At least one Christian musician recently joined in on Trump’s war on athletes who protest the national anthem. Michael Sweet, front man for the pioneering Christian hair-metal band, Stryper, criticized athletes on Twitter telling them to focus on playing football. (Sweet’s doperganger is Ted Cruz, by the way) Once upon a time bands like Petra and Stryper took aim at the status quo and smashed through the norms of conservative Christianity. Now they seem more like the establishment.
There are pockets of dissent, however. Christian music artist Matt Maher has been a strong critic of Trump.

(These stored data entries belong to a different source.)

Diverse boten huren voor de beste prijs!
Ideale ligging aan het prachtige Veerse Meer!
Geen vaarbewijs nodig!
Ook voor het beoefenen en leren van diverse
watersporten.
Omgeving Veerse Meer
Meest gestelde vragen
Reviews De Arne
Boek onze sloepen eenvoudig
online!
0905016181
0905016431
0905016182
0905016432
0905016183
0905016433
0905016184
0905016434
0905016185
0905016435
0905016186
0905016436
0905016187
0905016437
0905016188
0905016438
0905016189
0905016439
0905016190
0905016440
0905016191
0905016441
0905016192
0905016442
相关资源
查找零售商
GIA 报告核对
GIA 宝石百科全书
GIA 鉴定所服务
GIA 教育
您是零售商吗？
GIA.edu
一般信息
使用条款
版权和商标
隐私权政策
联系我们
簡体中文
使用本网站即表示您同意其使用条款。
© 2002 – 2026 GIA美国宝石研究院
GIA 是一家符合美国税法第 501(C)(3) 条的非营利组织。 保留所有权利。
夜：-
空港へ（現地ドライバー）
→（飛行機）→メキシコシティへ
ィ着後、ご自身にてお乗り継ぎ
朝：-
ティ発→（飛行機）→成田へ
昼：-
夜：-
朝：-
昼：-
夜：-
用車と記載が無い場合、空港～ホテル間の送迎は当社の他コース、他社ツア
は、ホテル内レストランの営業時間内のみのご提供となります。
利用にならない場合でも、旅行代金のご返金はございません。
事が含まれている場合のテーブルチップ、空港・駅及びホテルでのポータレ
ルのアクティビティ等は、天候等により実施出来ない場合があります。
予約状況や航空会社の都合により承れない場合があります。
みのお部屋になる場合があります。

And although Christian hip hop artist Lecrae likes to rise above political labels, the messages in his music offer significant doses of social justice and clearly run counter to those of aging rockers like Schlitt or white court evangelicals like Sekulow. Lecrae declares in Facts:
You grew up thinkin’ that the Panthers was some terrorists
I grew up hearin’ how they fed my momma eggs and grits
“‘Crae, they say you should follow in the steps of King”
I say, “You’ve forgotten how they shot him in the streets”
I will not oblige to your colonized way of faith
My Messiah died for the world, not just USA
They say, “Jesus was Conservative”
Tell ‘em, “That’s a lie”
No, He not a Liberal either if you think I’ll choose a side
Political protest music has traditionally been the domain of liberals, but its not surprising that conservatives would find their own anthems given the now decades-long marriage between white Christian rockers and the larger evangelical subculture. Needless to say, I don’t think we’ll hear any Lecrae bolstering Trump’s midterm election campaign, but perhaps Sekelow and John Schlitt will write some more MAGA sound tracks.